Diary/Photo Journal

Week of November 30, 2003

We finally experienced our first stop by the Policia.  Unfortunately, they could have picked on a variety of things to ticket us for but to their chagrin, they accused us of speeding in Cindy.  Now, Cindy can hold her own on an open highway, but after bridging a large topes (speed bump), Cindy is not about to sprint to over 100 kph (about 62 mph) within a hundred feet.  So, Gerson out-talked, towered above and laughed with/at the policia and they graciously realized they were outmatched, outwitted and out of excuses and let us go.  We quite enjoyed the dumbfounded looks on their faces.  No lunch money from us!

On our way out of Mexico, we visited yet another ruin in Tulum.  Tulum was built on the cliffs overlooking the Caribbean Sea and is a visual favorite of tourists.  Around 1300 A.D., Tulum rose to prominence as a seaport, controlling marine commerce along the coast and remarkably enough, it remained inhabited well after the arrival of the Spanish.  The buildings represent more of a fortress than the typical temples and city we have seen before and the god that is most represented is referred to as the "diving god".


Various structures
at Tulum.  Second
picture is of
El Castillo (the Castle)
Passageways were
small to reduce the
chance of many people
attacking in any one
|area
Carving on corners of
the structures

 

Why Tulum is a
visual favorite
Tulum inhabitant
This one is about
3' long from nose
to tail tip


We stopped outside of Chetumal for the night with the intention of passing into Belize first thing the next morning.  We found a wonderful little place called Laguna Milagros and here is what we found.
 

Sunset over Laguna Milagros
and
Gerson enjoying a sunset dip and having this large lake all to himself


We breezed through the border at Belize even though it took four documents to fill out, fumigation of the exterior of Cindy, an inspection of Cindy, disposal of our limes, walking back and forth between departments, etc.  Because of the on-and-off rain and because my right ear was still a little sore from diving in Cancun, we decided to zip through Belize and set our sights on Guatemala.  We did not take any pictures of Belize because outside of its Cayes (Belize has no admirable beaches or towns, only the cayes or reefs to dive), there is nothing worth mentioning.  This country is woefully poor and actually rather ugly. 

We stayed in a camping facility called Inglewood Camping Grounds and found that it was owned by a man that also lives in, you will never guess, Inglewood, California.  He and Gerson became fast friends as Greg is also a Lakers fan.  What a coincidence, eh?

Now for the Guatemala border.  Again, another fumigation and again some papers to complete.  However, this time we had to pay an "exit fee" to Belize.  If they don't get you coming, they get you going!  We cleared this border in minimal time (as we aim to hit all the borders first thing in the morning) and off to yet another ruin, Tikal.

Tikal is probably the most impressive ruin we have seen thus far.  Not only for the sheer size of the city itself, but for the layout within the jungle and the "lived-in" feeling you cannot help but feel as you walk between the stone giants.  Everywhere we went, we were greeted by monkeys, pizotes (coatis), birds, butterflies, etc. 

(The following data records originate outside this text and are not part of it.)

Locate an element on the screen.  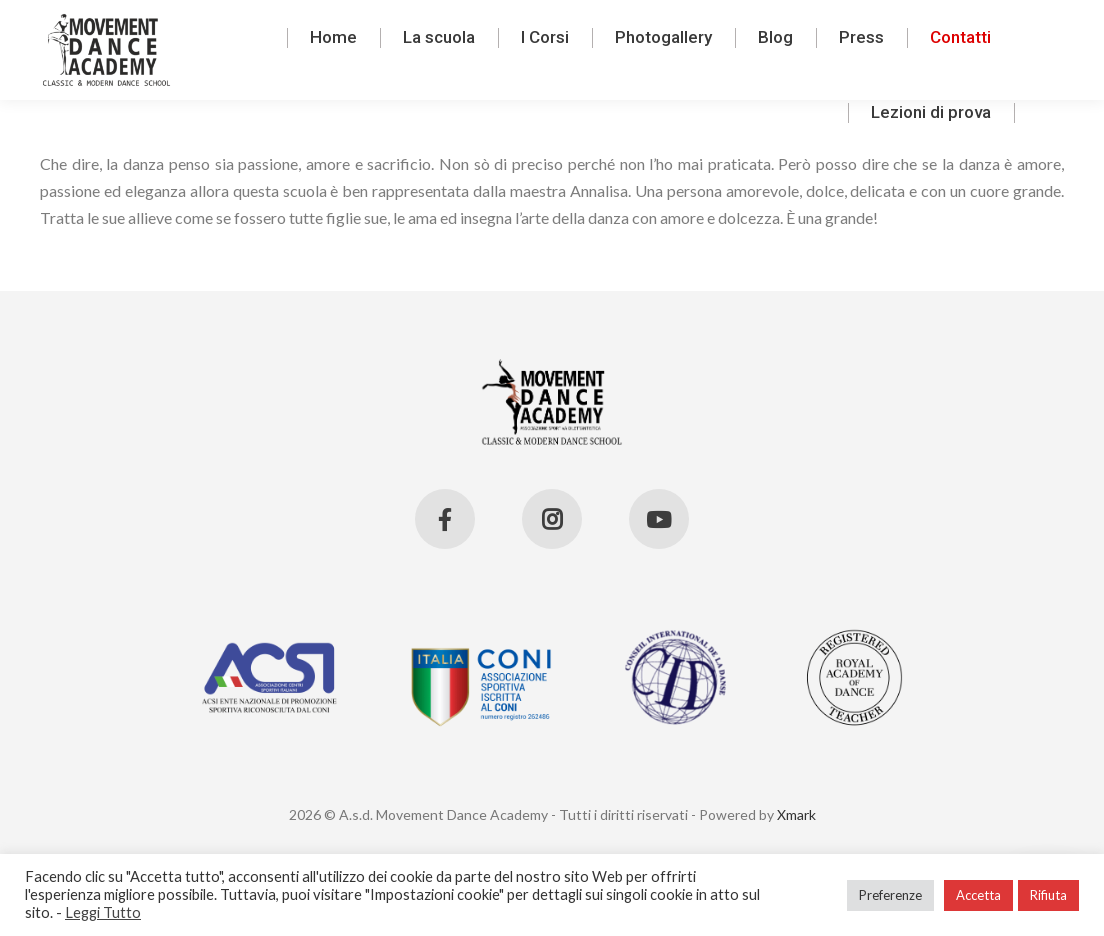 Xmark is located at coordinates (796, 814). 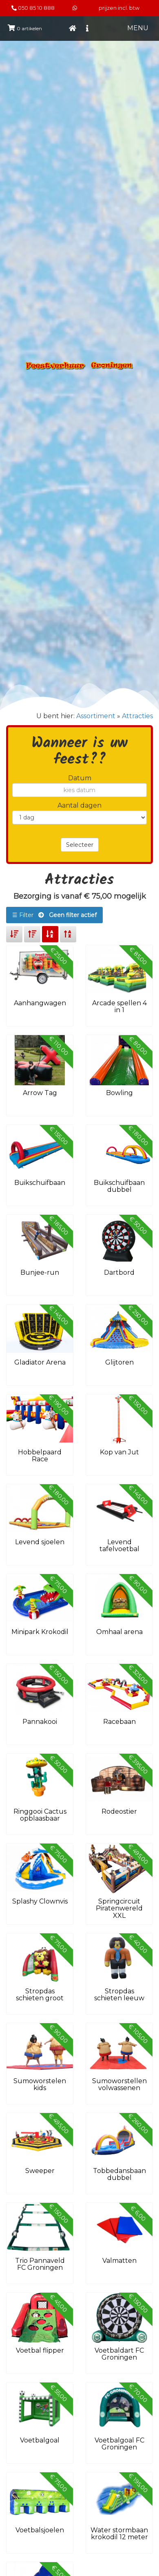 The height and width of the screenshot is (2576, 159). What do you see at coordinates (119, 2260) in the screenshot?
I see `Valmatten` at bounding box center [119, 2260].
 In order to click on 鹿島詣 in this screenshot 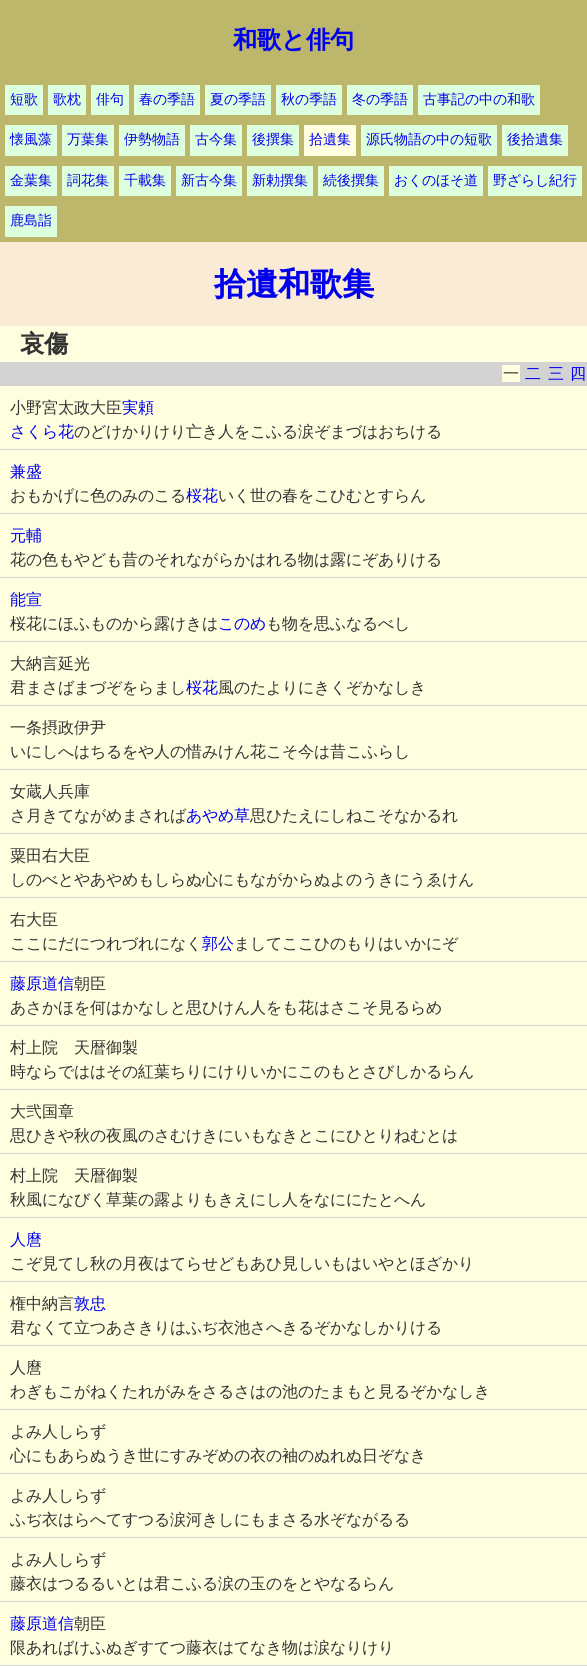 , I will do `click(31, 220)`.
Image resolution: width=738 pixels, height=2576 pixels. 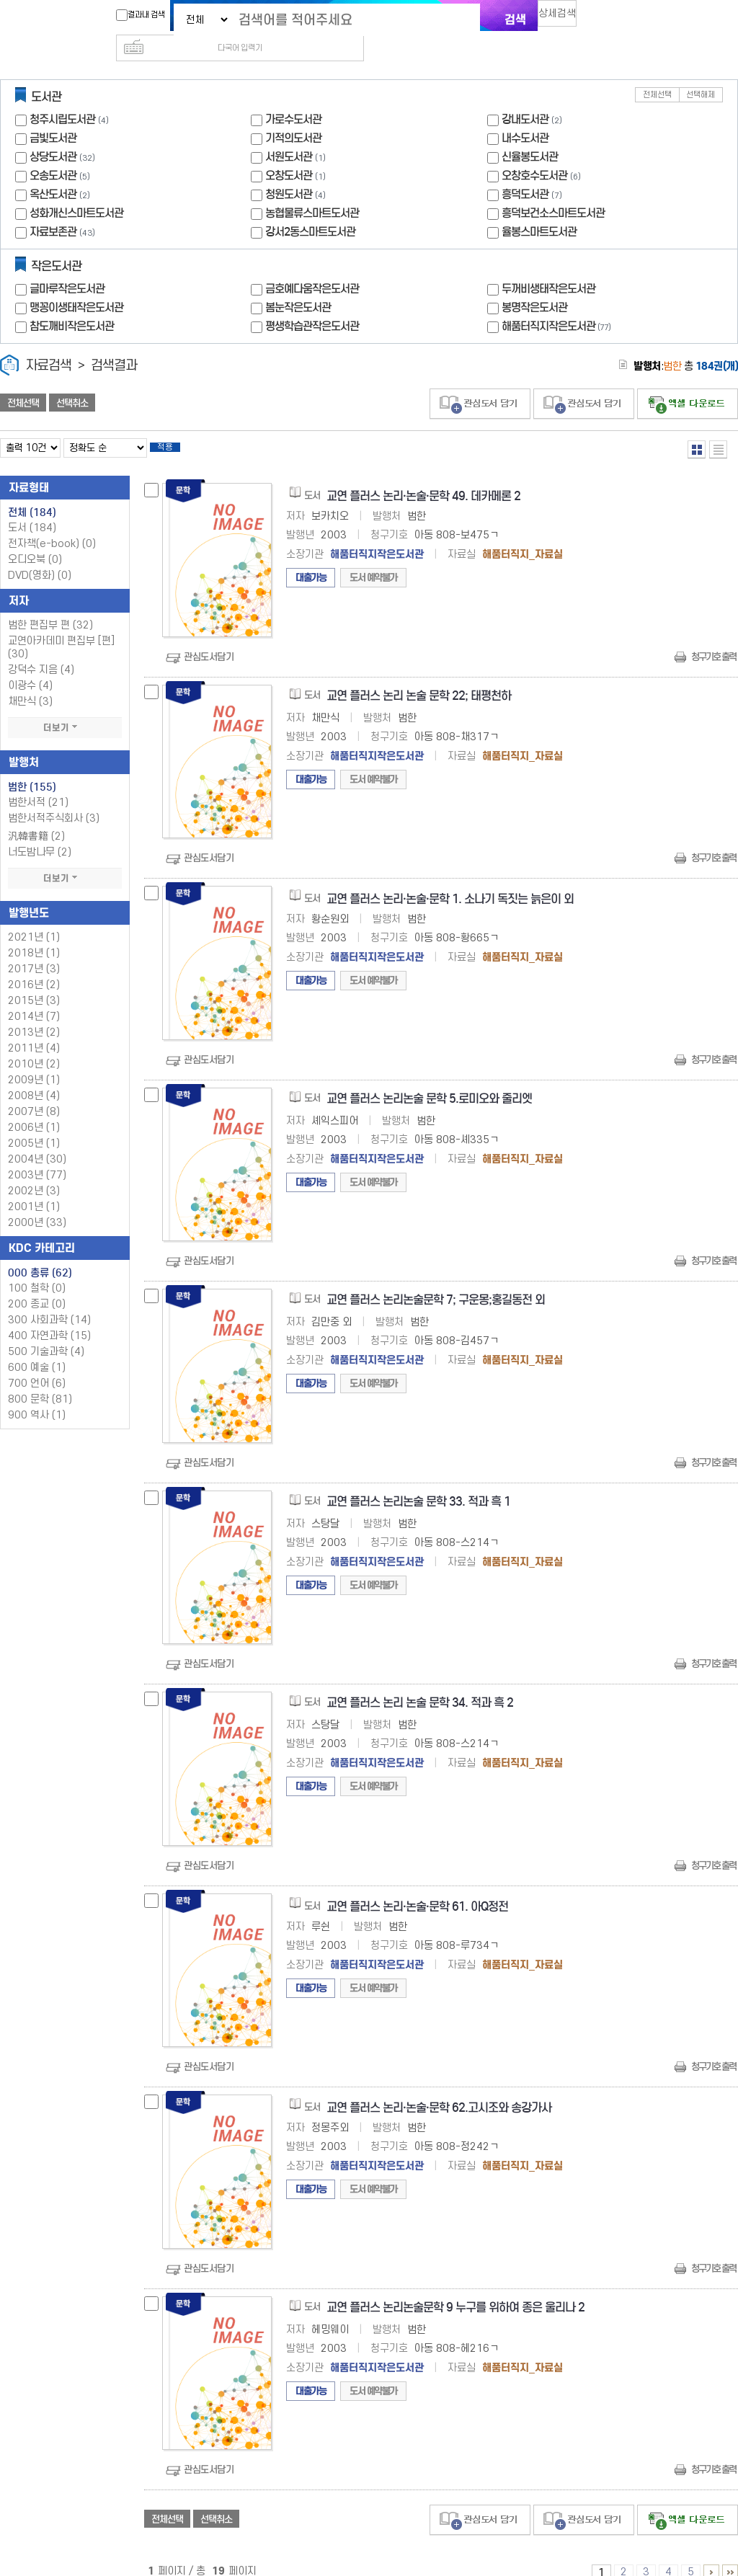 I want to click on 범한서적 (21), so click(x=38, y=784).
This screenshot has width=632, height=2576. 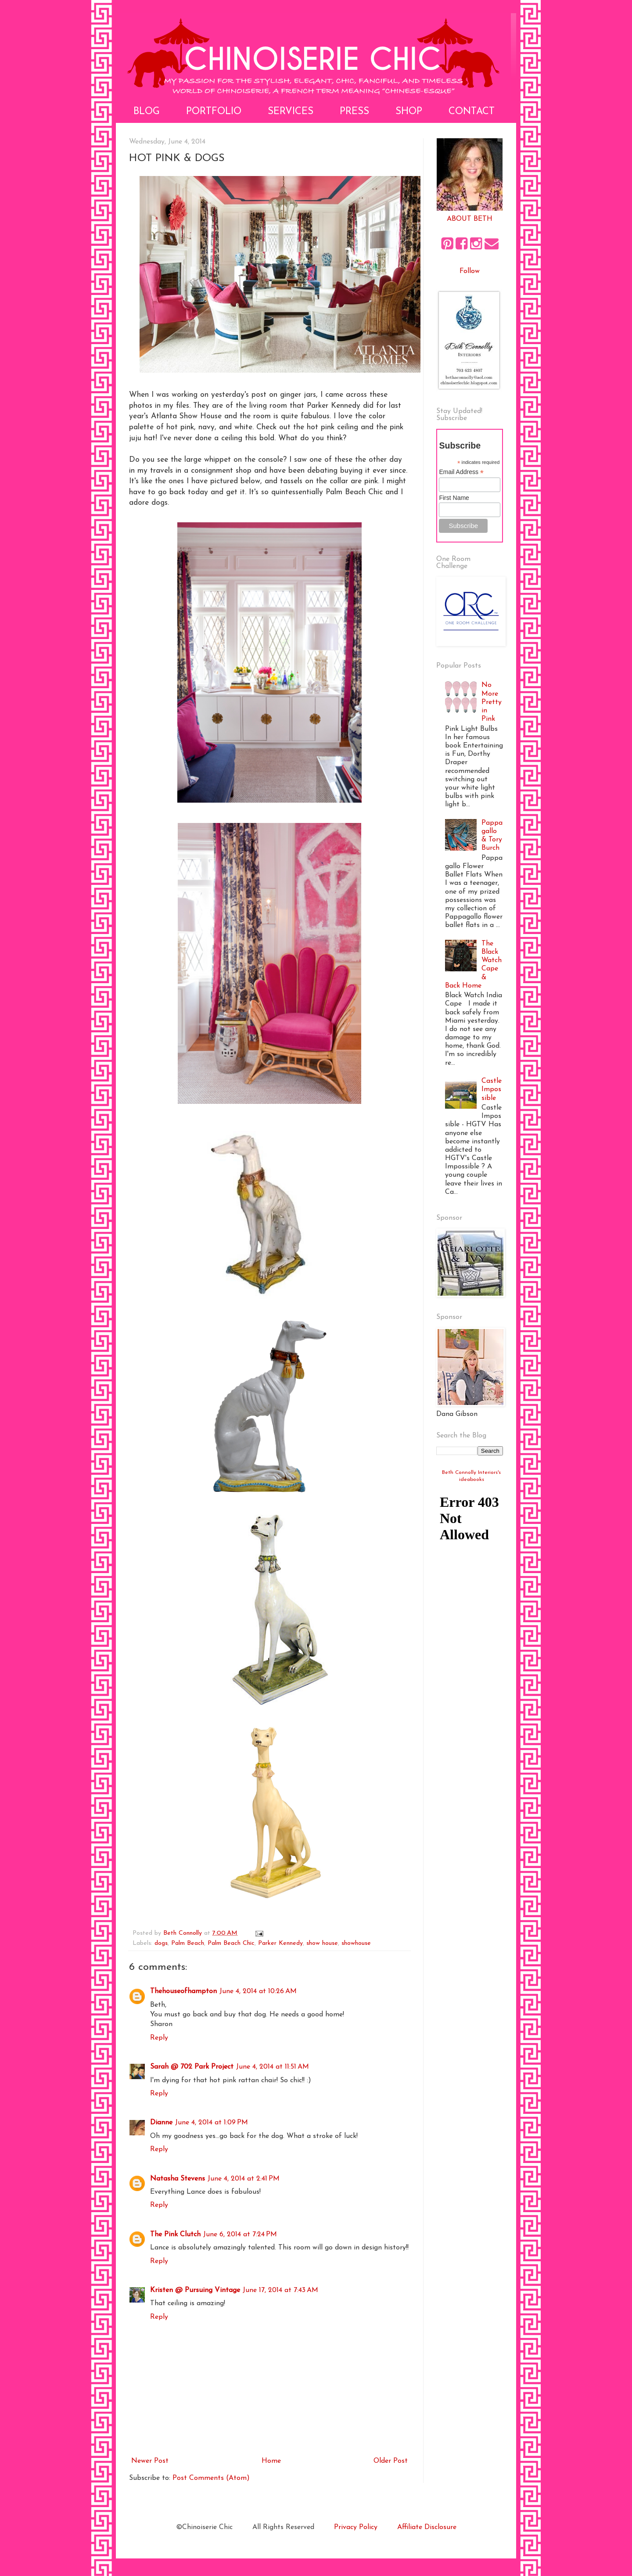 I want to click on Reply, so click(x=159, y=2037).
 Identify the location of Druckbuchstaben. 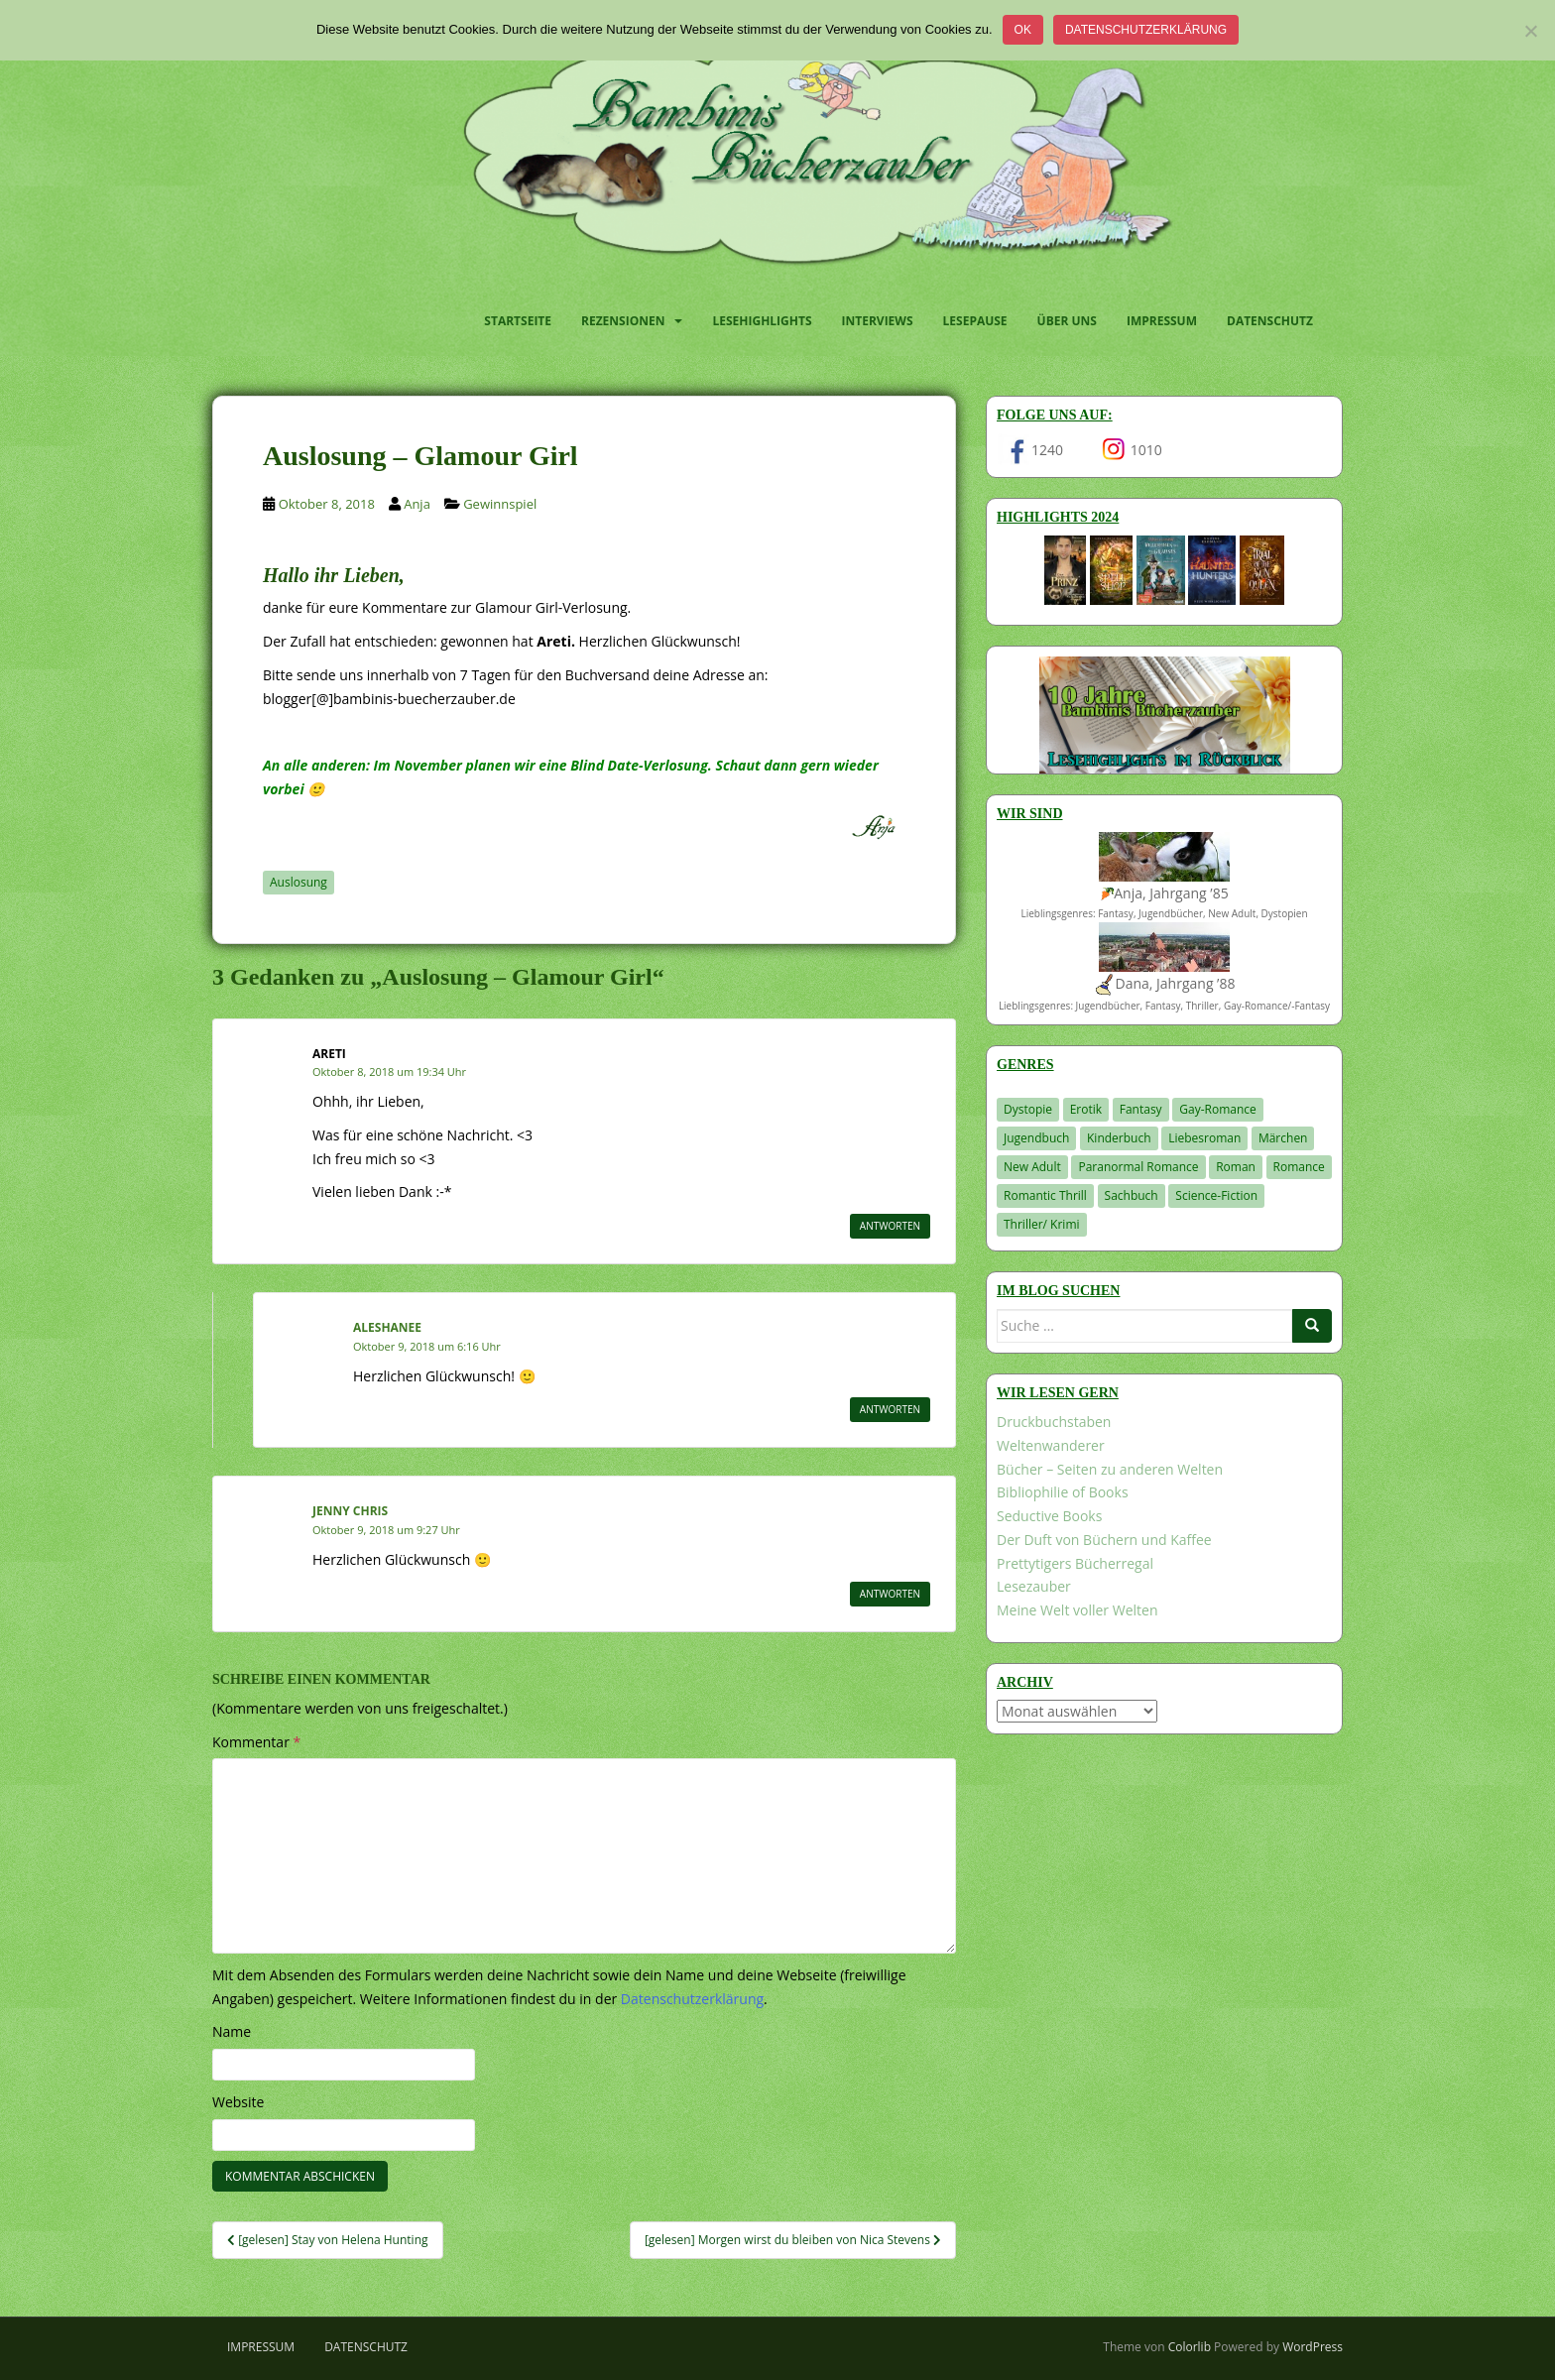 (1054, 1421).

Tikal started construction around 700 B.C. and came to prominence in 250 A.D. as an important religious, cultural and commercial city.  This magnificent city sprawled across 20 square miles and had a population of approximately 100,000.  Like previous Mayan cities we have visited, the greatness of Tikal waned around 900 A.D. for the same mysterious reasons of the general collapse of the Mayan civilization. 
 

  Gran Plaza views
Templos I and II
Gerson sitting atop
another temple
looking at Templo I
 

Gran Plaza buildings
viewed from the
various temples

a structure still to
be unearthed - there
were many of these

Templos I & II are so unbelievably steep, that two visitors have plummeted to their deaths and now they are closed to public scaling. 

Various
carvings
on buildings
and on
sacrificial
altars
View of  Templo III
from ground and from
Templo IV
There are four buildings
behind us, just very hard
to see in picture
 

 

Just an example
of the cool
jungle paths
We looked for
Tarzan but to
no avail - love
the hanging vines


The inhabitants
Howler monkeys
adorable Pizotes
(Coatis)
Beautiful butterflies
and a colorful
peacock

 


Just some boring buildings around Tikal
What made Tikal so much more fascinating for us (besides the animal
and jungle atmosphere), was that the buildings were only partially
excavated, leaving the visitor to see what the city truly looked like
when rediscovered.  The jungle giveth and the jungle taketh away.